The 3 months correlation between Ross and Bright is -0.26. Overlapping area represents the amount of risk that can be diversified away by holding Ross Stores and Bright Scholar Education in the same portfolio, assuming nothing else is changed. The correlation between historical prices or returns on Bright Scholar Education and Ross Stores is a relative statistical measure of the degree to which these equity instruments tend to move together. The correlation coefficient measures the extent to which returns on Ross Stores are associated (or correlated) with Bright Scholar. Values of the correlation coefficient range from -1 to +1, where. The correlation of zero (0) is possible when the price movement of Bright Scholar Education has no effect on the direction of Ross Stores i.e., Ross Stores and Bright Scholar go up and down completely randomly.

Pair Corralation between Ross Stores and Bright Scholar

Given the investment horizon of 90 days Ross Stores is expected to generate 1.32 times less return on investment than Bright Scholar. But when comparing it to its historical volatility, Ross Stores is 3.83 times less risky than Bright Scholar. It trades about 0.05 of its potential returns per unit of risk. Bright Scholar Education is currently generating about 0.02 of returns per unit of risk over similar time horizon. If you would invest  237.00  in Bright Scholar Education on September 19, 2024 and sell it today you would lose (37.00) from holding Bright Scholar Education or give up 15.61% of portfolio value over 90 days.
Time Period3 Months [change]
DirectionMoves Against 
StrengthInsignificant
Accuracy99.19%
ValuesDaily Returns

Ross Stores  vs.  Bright Scholar Education

 Performance 
       Timeline  
Ross Stores 

Risk-Adjusted Performance

0 of 100

 
Weak
 
Strong
Very Weak
Over the last 90 days Ross Stores has generated negative risk-adjusted returns adding no value to investors with long positions. In spite of comparatively stable basic indicators, Ross Stores is not utilizing all of its potentials. The recent stock price uproar, may contribute to short-horizon losses for the private investors.
Bright Scholar Education 

Risk-Adjusted Performance

1 of 100

 
Weak
 
Strong
Weak
Compared to the overall equity markets, risk-adjusted returns on investments in Bright Scholar Education are ranked lower than 1 (%) of all global equities and portfolios over the last 90 days. In spite of comparatively stable fundamental indicators, Bright Scholar is not utilizing all of its potentials. The newest stock price uproar, may contribute to short-horizon losses for the private investors.

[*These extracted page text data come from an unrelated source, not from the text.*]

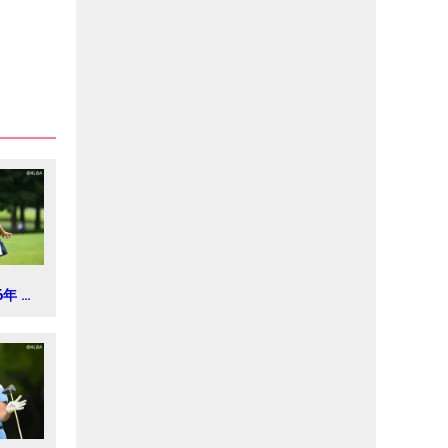
6年 ミ
 レデ
新聞カ
2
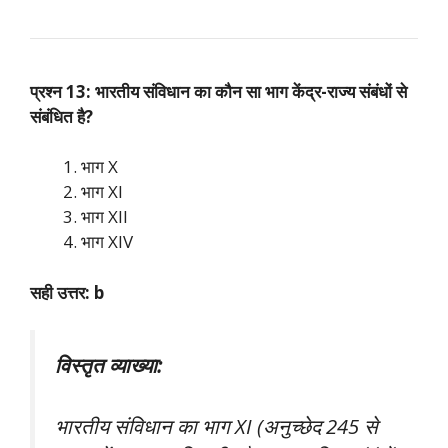
प्रश्न 13: भारतीय संविधान का कौन सा भाग केंद्र-राज्य संबंधों से
संबंधित है?
भाग X
भाग XI
भाग XII
भाग XIV
सही उत्तर: b
विस्तृत व्याख्या:
भारतीय संविधान का भाग XI (अनुच्छेद 245 से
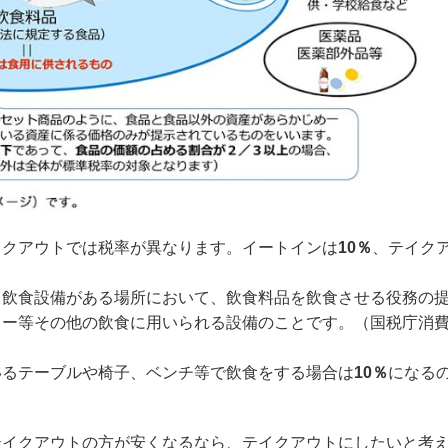
クアウトでは税率が異なります。イートインは
10％
、テイク
飲食設備がある場所において、飲食料品を飲食させる役務の
ター等その他の飲食に用いられる設備のことです。（国税庁消
るテーブルや椅子、ベンチ等で飲食をする場合は
10％
になる
イクアウトの方が安くなるなら、テイクアウトにしたいと考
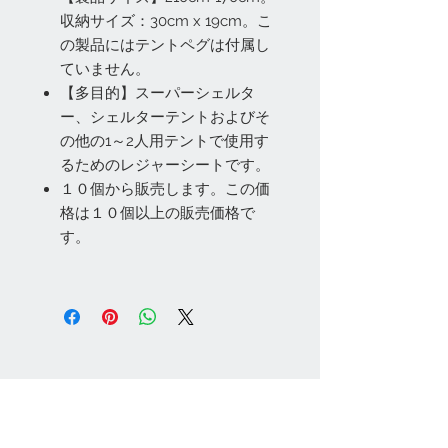
収納サイズ：30cm x 19cm。こ
の製品にはテントペグは付属し
ていません。
【多目的】スーパーシェルタ
ー、シェルターテントおよびそ
の他の1～2人用テントで使用す
るためのレジャーシートです。
１０個から販売します。この価
格は１０個以上の販売価格で
す。
お問い合わせ
Tel:
048-606-3848
Email:
jcintrade@info-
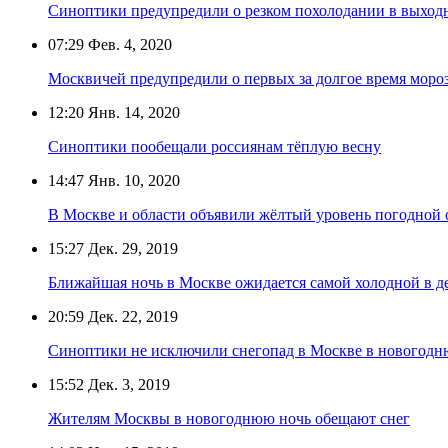
Синоптики предупредили о резком похолодании в выход
07:29
Фев. 4, 2020
Москвичей предупредили о первых за долгое время моро
12:20
Янв. 14, 2020
Синоптики пообещали россиянам тёплую весну
14:47
Янв. 10, 2020
В Москве и области объявили жёлтый уровень погодной 
15:27
Дек. 29, 2019
Ближайшая ночь в Москве ожидается самой холодной в д
20:59
Дек. 22, 2019
Синоптики не исключили снегопад в Москве в новогод
15:52
Дек. 3, 2019
Жителям Москвы в новогоднюю ночь обещают снег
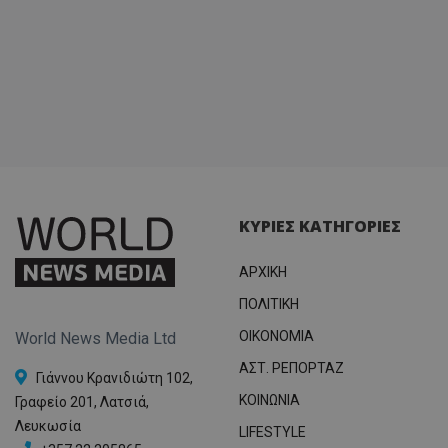
ΚΥΡΙΕΣ ΚΑΤΗΓΟΡΙΕΣ
ΑΡΧΙΚΗ
ΠΟΛΙΤΙΚΗ
OIKONOMIA
World News Media Ltd
ΑΣΤ. ΡΕΠΟΡΤΑΖ
Γιάννου Κρανιδιώτη 102,
ΚΟΙΝΩΝΙΑ
Γραφείο 201, Λατσιά,
Λευκωσία
LIFESTYLE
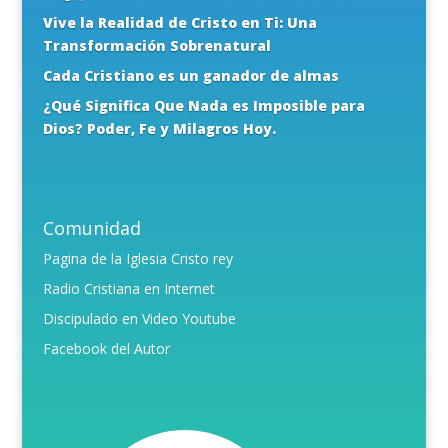
Vive la Realidad de Cristo en Ti: Una
Transformación Sobrenatural
Cada Cristiano es un ganador de almas
¿Qué Significa Que Nada es Imposible para
Dios? Poder, Fe y Milagros Hoy.
Comunidad
Pagina de la Iglesia Cristo rey
Radio Cristiana en Internet
Discipulado en Video Youtube
Facebook del Autor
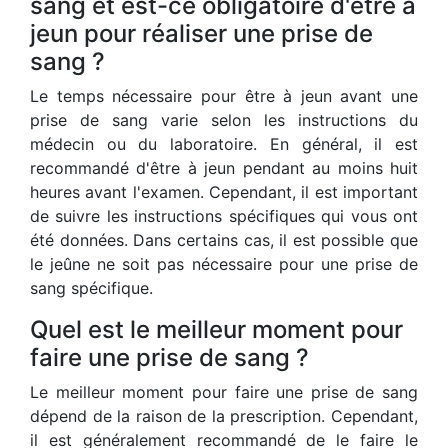
sang et est-ce obligatoire d'être à
jeun pour réaliser une prise de
sang ?
Le temps nécessaire pour être à jeun avant une
prise de sang varie selon les instructions du
médecin ou du laboratoire. En général, il est
recommandé d'être à jeun pendant au moins huit
heures avant l'examen. Cependant, il est important
de suivre les instructions spécifiques qui vous ont
été données. Dans certains cas, il est possible que
le jeûne ne soit pas nécessaire pour une prise de
sang spécifique.
Quel est le meilleur moment pour
faire une prise de sang ?
Le meilleur moment pour faire une prise de sang
dépend de la raison de la prescription. Cependant,
il est généralement recommandé de le faire le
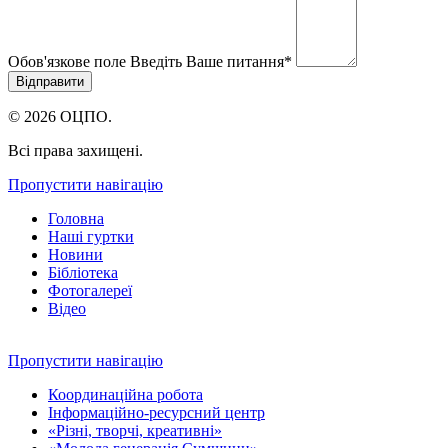
Обов'язкове поле
Введіть Ваше питання
*
© 2026 ОЦПО.
Всі права захищені.
Пропустити навігацію
Головна
Наші гуртки
Новини
Бібліотека
Фотогалереї
Відео
Пропустити навігацію
Координаційна робота
Інформаційно-ресурсний центр
«Різні, творчі, креативні»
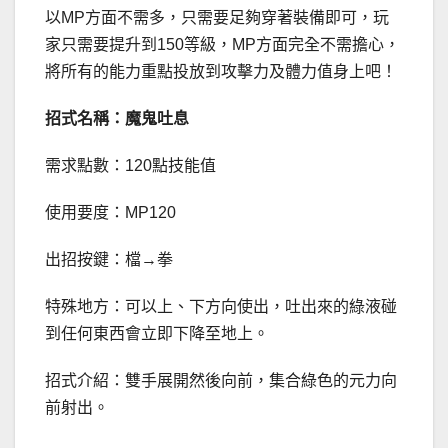
以MP方面不需多，只需要足夠穿著裝備即可，玩
家只需要提升到150等級，MP方面完全不需擔心，
將所有的能力重點投放到攻擊力及體力值身上吧！
招式名稱：魔鬼吐息
需求點數：120點技能值
使用要度：MP120
出招按鍵：檔→拳
特殊地方：可以上、下方向使出，吐出來的綠液碰
到任何東西會立即下降至地上。
招式介紹：雙手展開然後向前，集合綠色的元力向
前射出。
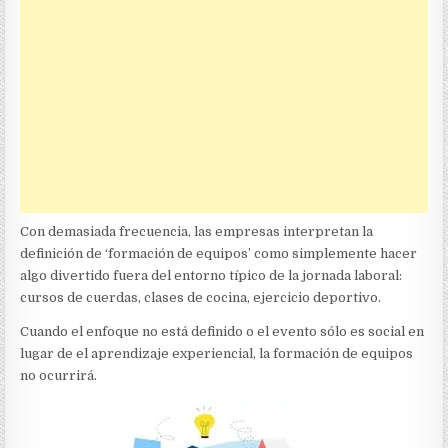
Con demasiada frecuencia, las empresas interpretan la
definición de ‘formación de equipos’ como simplemente hacer
algo divertido fuera del entorno típico de la jornada laboral:
cursos de cuerdas, clases de cocina, ejercicio deportivo.
Cuando el enfoque no está definido o el evento sólo es social en
lugar de el aprendizaje experiencial, la formación de equipos
no ocurrirá.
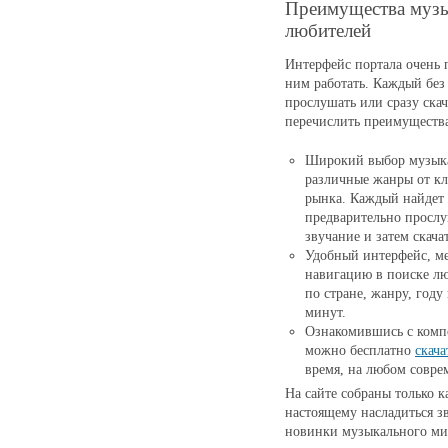
Преимущества музы
любителей
Интерфейс портала очень п
ним работать. Каждый без
прослушать или сразу скач
перечислить преимущества
Широкий выбор музыка
различные жанры от кл
рынка. Каждый найдет 
предварительно просл
звучание и затем скачат
Удобный интерфейс, м
навигацию в поиске л
по стране, жанру, году
минут.
Ознакомившись с комп
можно бесплатно
скача
время, на любом совре
На сайте собраны только 
настоящему насладиться з
новинки музыкального мир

Ross Stores and Bright Scholar Volatility Contrast

   Predicted Return Density   
       Returns  

Pair Trading with Ross Stores and Bright Scholar

The main advantage of trading using opposite Ross Stores and Bright Scholar positions is that it hedges away some unsystematic risk. Because of two separate transactions, even if Ross Stores position performs unexpectedly, Bright Scholar can make up some of the losses. Pair trading also minimizes risk from directional movements in the market. For example, if an entire industry or sector drops because of unexpected headlines, the short position in Bright Scholar will offset losses from the drop in Bright Scholar's long position.
The idea behind Ross Stores and Bright Scholar Education pairs trading is to make the combined position market-neutral, meaning the overall market's direction will not affect its win or loss (or potential downside or upside). This can be achieved by designing a pairs trade with two highly correlated stocks or equities that operate in a similar space or sector, making it possible to obtain profits through simple and relatively low-risk investment.
Check out your portfolio center.
Note that this page's information should be used as a complementary analysis to find the right mix of equity instruments to add to your existing portfolios or create a brand new portfolio. You can also try the Balance Of Power module to check stock momentum by analyzing Balance Of Power indicator and other technical ratios.